Don't Bet on an Abercrombie & Fitch Co. Turnaround (ANF)After all, the top line continued to decline as the retailer moves away from using half-nude models to push its wares. The abandonment of soft-porn chic didn’t keep ANF from posting a wider-than-expected loss, either.

Yet ANF stock jumped as much as 11.5% early in the session. That’s what happens when the market gets a sniff of a potential comeback.

ANF stock has been beaten down 23% for the year-to-date and more than 40% over the last 52 weeks. ANF may not be priced for death, but it’s getting close, and that spring loads it for the possibility of big upside if it can pull off a turnaround.

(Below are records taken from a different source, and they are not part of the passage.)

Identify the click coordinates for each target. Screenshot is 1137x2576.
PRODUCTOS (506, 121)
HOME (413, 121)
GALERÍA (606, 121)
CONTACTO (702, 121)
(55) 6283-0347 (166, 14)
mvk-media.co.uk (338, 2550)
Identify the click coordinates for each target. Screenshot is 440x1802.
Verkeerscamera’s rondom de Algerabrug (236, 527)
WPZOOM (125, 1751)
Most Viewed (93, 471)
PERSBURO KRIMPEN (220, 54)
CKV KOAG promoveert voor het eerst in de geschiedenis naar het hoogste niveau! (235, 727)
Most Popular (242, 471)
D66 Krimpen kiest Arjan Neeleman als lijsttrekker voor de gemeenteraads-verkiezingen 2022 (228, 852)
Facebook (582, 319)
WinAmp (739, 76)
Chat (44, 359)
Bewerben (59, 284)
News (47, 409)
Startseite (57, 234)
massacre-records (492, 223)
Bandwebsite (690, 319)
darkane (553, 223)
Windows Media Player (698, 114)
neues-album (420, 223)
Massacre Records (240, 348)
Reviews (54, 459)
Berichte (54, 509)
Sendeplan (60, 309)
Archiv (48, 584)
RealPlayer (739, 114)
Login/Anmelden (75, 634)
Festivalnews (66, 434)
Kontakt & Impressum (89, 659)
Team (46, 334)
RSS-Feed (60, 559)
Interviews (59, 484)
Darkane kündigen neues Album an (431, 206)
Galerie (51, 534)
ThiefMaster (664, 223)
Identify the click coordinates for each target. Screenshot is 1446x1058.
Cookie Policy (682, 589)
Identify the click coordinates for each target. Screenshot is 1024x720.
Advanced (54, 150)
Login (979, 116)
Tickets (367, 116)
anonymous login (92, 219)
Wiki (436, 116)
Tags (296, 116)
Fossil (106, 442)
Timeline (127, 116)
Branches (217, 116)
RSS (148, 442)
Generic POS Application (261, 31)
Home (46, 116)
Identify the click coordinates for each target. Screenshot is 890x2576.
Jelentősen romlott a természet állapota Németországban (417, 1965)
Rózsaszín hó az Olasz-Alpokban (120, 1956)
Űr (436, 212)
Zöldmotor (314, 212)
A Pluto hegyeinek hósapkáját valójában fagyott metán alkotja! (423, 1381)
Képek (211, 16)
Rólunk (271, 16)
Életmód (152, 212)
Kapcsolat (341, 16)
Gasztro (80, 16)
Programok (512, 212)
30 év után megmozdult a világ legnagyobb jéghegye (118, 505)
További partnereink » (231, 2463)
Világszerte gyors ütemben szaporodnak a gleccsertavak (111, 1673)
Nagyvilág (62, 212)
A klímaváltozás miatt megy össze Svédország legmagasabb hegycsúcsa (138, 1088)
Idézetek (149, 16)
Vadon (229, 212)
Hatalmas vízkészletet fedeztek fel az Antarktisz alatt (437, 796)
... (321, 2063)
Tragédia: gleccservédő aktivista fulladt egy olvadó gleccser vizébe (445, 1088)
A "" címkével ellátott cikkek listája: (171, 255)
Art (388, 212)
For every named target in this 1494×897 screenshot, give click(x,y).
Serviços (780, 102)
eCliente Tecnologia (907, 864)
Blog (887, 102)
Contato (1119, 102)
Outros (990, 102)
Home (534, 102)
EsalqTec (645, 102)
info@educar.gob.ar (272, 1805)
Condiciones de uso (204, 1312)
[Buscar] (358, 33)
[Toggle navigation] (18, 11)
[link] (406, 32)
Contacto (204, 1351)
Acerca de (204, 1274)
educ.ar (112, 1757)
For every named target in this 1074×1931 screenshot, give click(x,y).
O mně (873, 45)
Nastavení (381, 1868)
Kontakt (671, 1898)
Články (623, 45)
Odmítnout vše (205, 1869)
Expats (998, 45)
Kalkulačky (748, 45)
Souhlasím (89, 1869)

The template for that kind of action is what shares in Best Buy Co Inc (NYSE:BBY) did in 2013. Like others before it, BBY looked like it was headed to the consumer electronics graveyard. When it showed faint signs of life, the stock went bonkers. Indeed, Best Buy was the second-best performing stock in the S&P 500 that year, rising nearly 240%.

Abercrombie & Fitch, however, looks to be another matter. Unlike Best Buy, ANF has problems that price cuts alone can’t fix. Plenty of apparel retailers are being stung by the emergence of so-called fast fashion stores like H&M, which is owned by H & M Hennes & Mauritz AB (OTCMKTS:HNNMY) or privately held Forever 21.

Fashion is fickle, after all, and luring shoppers back to ANF — or any brand that’s seen better days — is a tall order.

Abercrombie & Fitch sees an improvement in same-store sales coming later this year, which explains why ANF stock rose sharply after quarterly results. Same-store sales are a critical indicator of a retailer’s health, so it’s important to get them moving again.

But, again, that’s a tall order. And the company has yet to hire a new CEO.

Less Bad Is Good for ANF Stock

Consider that the market is excited about the performance of ANF’s Hollister chain last quarter, which showed a tremendous improvement in same-store sales. Hollister is now seen as the part of the company that will lead ANF out of its funk.

But Hollister still posted a same-store sales decline of 6%. That’s not as steep as the 11% drop in the prior quarter, but it is ugly nonetheless.

The other sales metric also contracted. Total comparable sales declined 8%. That’s better than estimates, but is it really worth driving up ANF’s market cap by $130 million in the session? Total revenue fell 14%.

ANF also dug a deeper hole on the bottom line, losing 91 cents a share versus a loss of 32 cents a share last year. Analysts projected a loss of 34 cents a share, according to a survey by Thomson Reuters. That’s a huge earnings miss by any measure.

Perhaps the final nail in the coffin for ANF — and ANF stock — will be the impact of the strong dollar. A pricier greenback is clubbing all U.S. multinationals, and ANF is no exception, as more than 35% of its revenue comes from overseas. At the same time, mall traffic looks to be in secular decline.

Sure, ANF could mount a comeback similar to what Best Buy did, but the probability of success is low. As Warren Buffett says, most turnarounds don’t turn.

ANF is struggling for its very survival. That makes ANF stock a fine play for day traders. For investors with longer horizons, it’s loaded with risk.

As of this writing, Dan Burrows did not hold a position in any of the aforementioned securities.